Hyderabad, a normally teeming city of 6.5 million people, was quiet yesterday morning, correspondents said.
State-run and private schools declared a holiday after the BJP, which is India's main opposition, called the stoppage across Andhra Pradesh state.
However, thousands of Hindu weddings took place as planned on Sunday, an auspicious day for Hindus, local priests said.
Forensic experts were studying the material yesterday used in the bombs which were set off by timers and left more than 50 wounded.
"Yes, it is a timer-based explosive and one bomb that we defused, it also had a quartz clock timer," investigating officer Ram Mohan told the NDTV network.

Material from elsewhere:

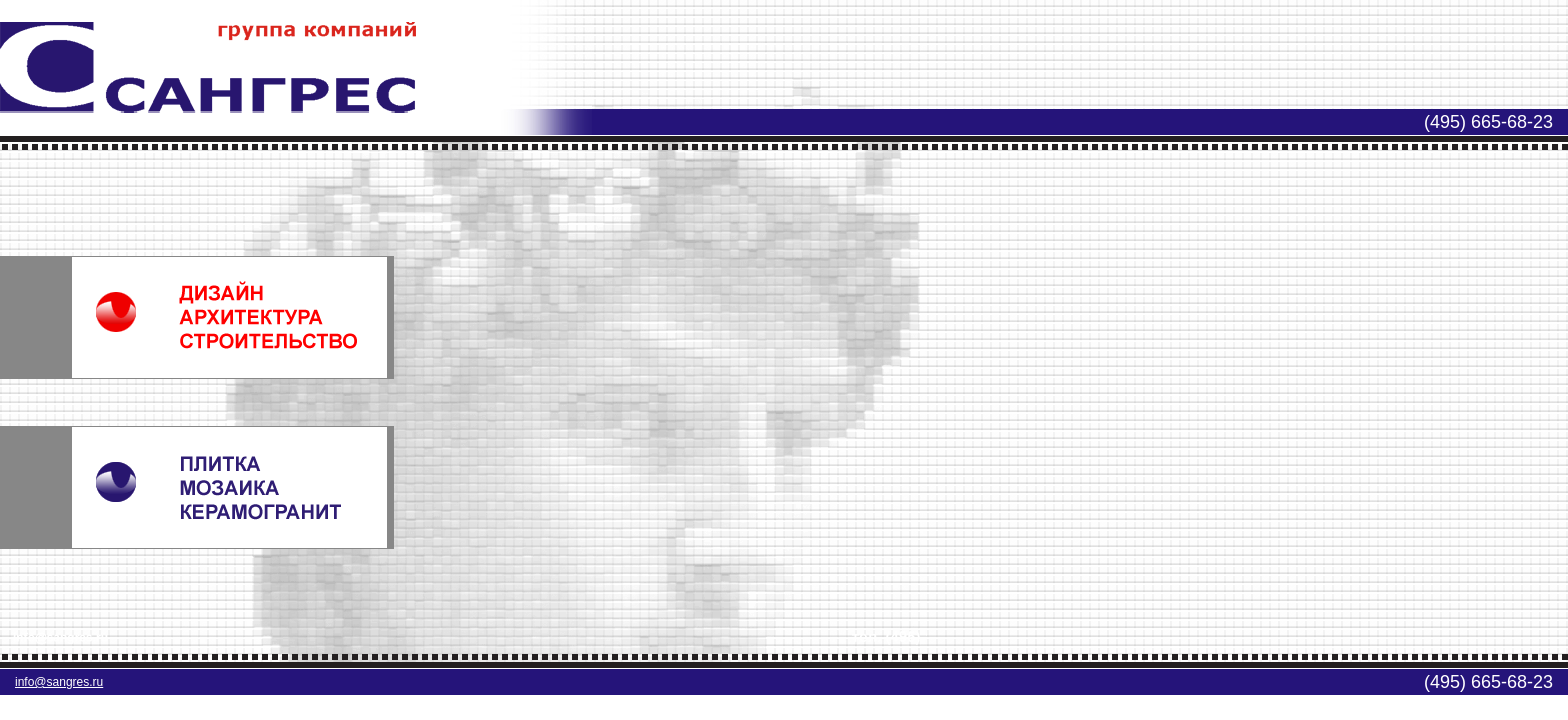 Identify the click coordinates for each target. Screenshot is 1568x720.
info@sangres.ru (59, 682)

Police also recovered and defused one unexploded bomb from a movie theaters a few hours after the twin blasts.
Initial reports said police recovered several more unexploded bombs across the city, but this was later denied.
Indian investigators immediately said they suspected Islamic militants of the attack.
Y.S. Rajshekhar Reddy, the state's chief minister, said that "available information" pointed to the involvement of terrorist organizations based in Pakistan and Bangladesh.
He rejected any intelligence failure on the part of his government.
No one has claimed responsibility for the attacks and no arrests have been made, but Indian newspapers quoted unnamed police officials as saying the main suspects were the Bangladesh-based militant outfit Harkatul Jihad Al-Islami.
Security services had intelligence reports five months ago warning about extremists preparing for bombings in Hyderabad, the Hindu newspaper reported yesterday.
Some 8kg of military-grade explosives had been delivered to a Harkatul cell, the report said quoting unnamed sources, noting police had failed to establish the targets or identities of the operatives.
Indian federal Home Minister Shivraj Patil said the government had "bits of information" before Saturday that an attack was being planned but did not know a "time and place."
He declined to blame militants.
India has suffered a series of recent deadly blasts that authorities have blamed on Islamic militants seeking to upset a peace process between India and Pakistan and stir Hindu-Muslim violence.
Various militant groups are accused of recruiting in Pakistan, Bangladesh and among India's 140 million Muslims.
The blasts in Hyderabad were condemned by Britain and the US, which said they would support India in the fight against extremism.
"India has shown great resolve and courage in the face of extremist threats," US State Department spokesman Tom Casey said in statement.